Olivier Curty im Interview zu den Lockerungen bei Restaurants. Für die Bekämpfung der Epidemie ist jedoch weiterhin grosse Vorsicht geboten.

Olivier Curty an der Pressekonferenz vom 4. Dezember zu den Teillockerungen im Kanton Freiburg. © La Télé

Neben den guten Neuigkeiten vom Bundesrat zu den Skigebieten hat auch der Freiburger Staatsrat am Freitag einige Lockerungen bekanntgegeben. Auch Massnahmen für die Festtage wurden geklärt.

Philipp Bürgy hat mit dem Volkswirtschaftsdirektor Olivier Curty gesprochen.

Philipp Bürgy: Nachdem nun die neuen Lockerungen bekanntgegeben wurden, hat der Staatsrat Ruhe bis Weihnachten?

Olivier Curty: Die ganze Sache ist etwas komplizierter. Das Wichtigste ist natürlich die gesundheitliche Situation im Kanton. Das Virus bereitet uns immer noch grosse Sorgen. Doch nun ist es an der Zeit, Lockerungen zu beschliessen.

Wie sehen 2020 die Festtage in der Familie aus?

Neu ist, dass an Silvester die Restaurants bis um 1.00 Uhr geöffnet sein dürfen. Sonst hat sich nicht viel geändert. Die Zehn-Personen-Regel besteht noch und man sollte nicht zu viele Familien durchmischen. Es sind relativ strenge Massnahmen, aber die gesundheitliche Situation erlaubt es noch nicht, dass man hier eine grössere Öffnung macht.

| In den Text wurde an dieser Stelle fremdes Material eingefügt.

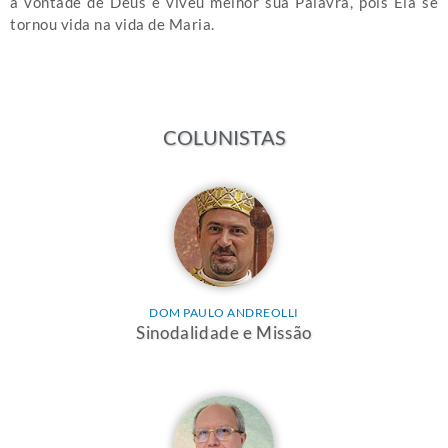
a vontade de Deus e viveu melhor sua Palavra, pois Ela se
tornou vida na vida de Maria.
COLUNISTAS
DOM PAULO ANDREOLLI
Sinodalidade e Missão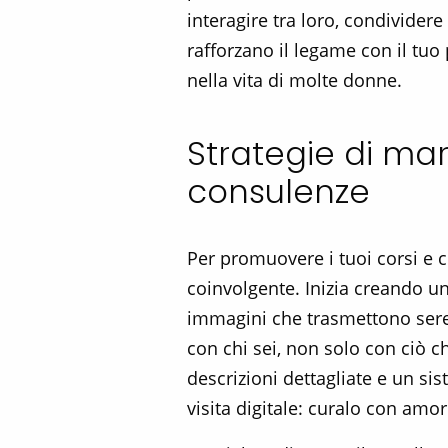
interagire tra loro, condivider
rafforzano il legame con il tuo
nella vita di molte donne.
Strategie di mar
consulenze
Per promuovere i tuoi corsi e 
coinvolgente. Inizia creando un
immagini che trasmettono seren
con chi sei, non solo con ciò c
descrizioni dettagliate e un sis
visita digitale: curalo con amor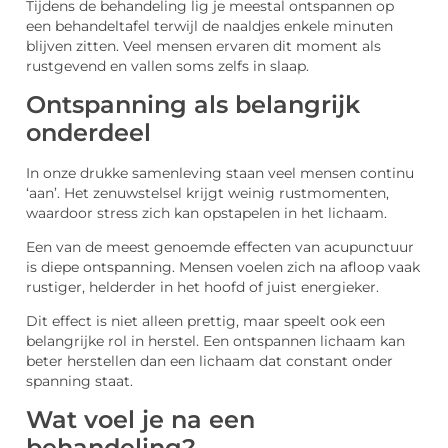
Tijdens de behandeling lig je meestal ontspannen op
een behandeltafel terwijl de naaldjes enkele minuten
blijven zitten. Veel mensen ervaren dit moment als
rustgevend en vallen soms zelfs in slaap.
Ontspanning als belangrijk
onderdeel
In onze drukke samenleving staan veel mensen continu
‘aan’. Het zenuwstelsel krijgt weinig rustmomenten,
waardoor stress zich kan opstapelen in het lichaam.
Een van de meest genoemde effecten van acupunctuur
is diepe ontspanning. Mensen voelen zich na afloop vaak
rustiger, helderder in het hoofd of juist energieker.
Dit effect is niet alleen prettig, maar speelt ook een
belangrijke rol in herstel. Een ontspannen lichaam kan
beter herstellen dan een lichaam dat constant onder
spanning staat.
Wat voel je na een
behandeling?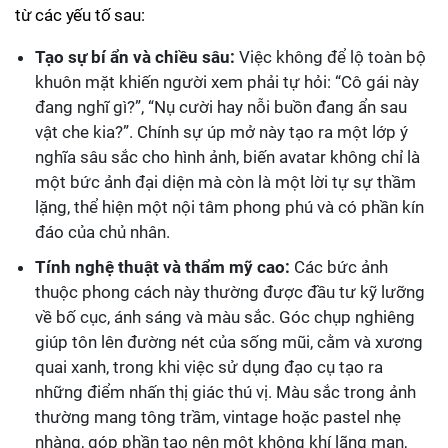
từ các yếu tố sau:
Tạo sự bí ẩn và chiều sâu:
Việc không để lộ toàn bộ
khuôn mặt khiến người xem phải tự hỏi: “Cô gái này
đang nghĩ gì?”, “Nụ cười hay nỗi buồn đang ẩn sau
vật che kia?”. Chính sự úp mở này tạo ra một lớp ý
nghĩa sâu sắc cho hình ảnh, biến avatar không chỉ là
một bức ảnh đại diện mà còn là một lời tự sự thầm
lặng, thể hiện một nội tâm phong phú và có phần kín
đáo của chủ nhân.
Tính nghệ thuật và thẩm mỹ cao:
Các bức ảnh
thuộc phong cách này thường được đầu tư kỹ lưỡng
về bố cục, ánh sáng và màu sắc. Góc chụp nghiêng
giúp tôn lên đường nét của sống mũi, cằm và xương
quai xanh, trong khi việc sử dụng đạo cụ tạo ra
những điểm nhấn thị giác thú vị. Màu sắc trong ảnh
thường mang tông trầm, vintage hoặc pastel nhẹ
nhàng, góp phần tạo nên một không khí lãng mạn,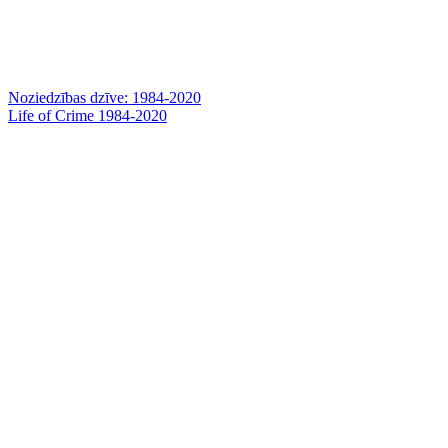
Noziedzības dzīve: 1984-2020
Life of Crime 1984-2020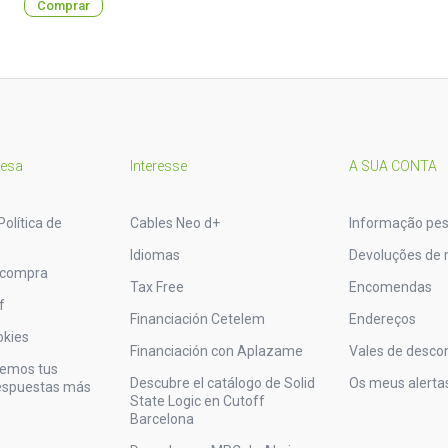
Comprar
resa
Interesse
A SUA CONTA
Política de
Cables Neo d+
Informação pes
Idiomas
Devoluções de 
 compra
Tax Free
Encomendas
f
Financiación Cetelem
Endereços
okies
Financiación con Aplazame
Vales de desco
vemos tus
Descubre el catálogo de Solid
Os meus alerta
respuestas más
State Logic en Cutoff
Barcelona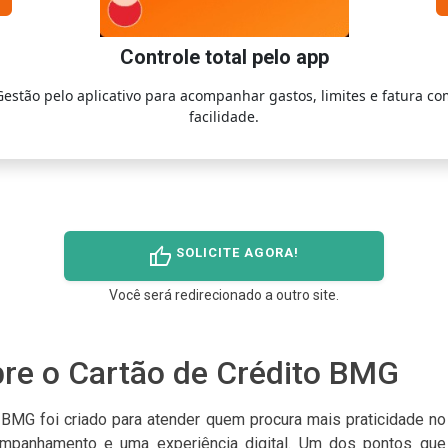
Controle total pelo app
Gestão pelo aplicativo para acompanhar gastos, limites e fatura co
facilidade.
thumb_up
SOLICITE AGORA!
Você será redirecionado a outro site.
re o Cartão de Crédito BMG
 BMG foi criado para atender quem procura mais praticidade no
mpanhamento e uma experiência digital. Um dos pontos que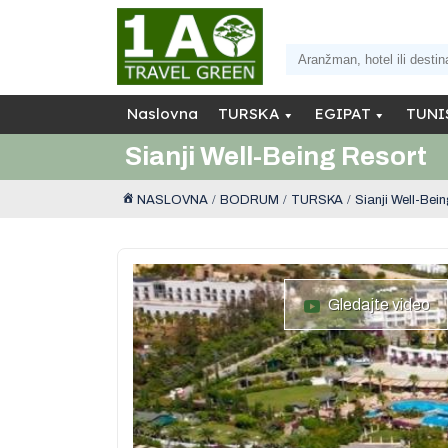
Naslovna
TURSKA
EGIPAT
TUNI
Sianji Well-Being Resort
NASLOVNA
BODRUM
TURSKA
Sianji Well-Bei
Gledajte video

Medienkonferenz in voller Länge vom 4. Dezember

Die Restaurants dürfen wieder öffnen. Das freut sicher nicht nur die Wirte, sondern auch ihre Gäste. Ab wann darf man wieder in Restaurants und gibt es da spezielle Regeln?

Ja, die dürfen wieder öffnen – unter denselben Bedingungen wie schon vorher: Es gibt nur Vierertische und es herrscht Maskenpflicht, wenn man sich im Restaurant bewegt. Auch müssen die Restaurants um 23 Uhr schliessen.

Aber ab nächster Woche sind sie wieder offen?

Genau, ab nächsten Donnerstag, dem 10. Dezember um 00.01 Uhr.

Die Sperrstunde für Restaurants ist um 23 Uhr. An Silvester darf man bis um 1 Uhr offen bleiben. Bis wann gelten diese Massnahmen?

Diese Massnahmen wurden jetzt beschlossen und gelten bis auf Weiteres. Die gesundheitliche Situation im Kanton wird täglich angeschaut. Wir hoffen natürlich, dass die Situation sich positiv weiterentwickelt und dass wir dann weitere Lockerungen ankündigen dürfen.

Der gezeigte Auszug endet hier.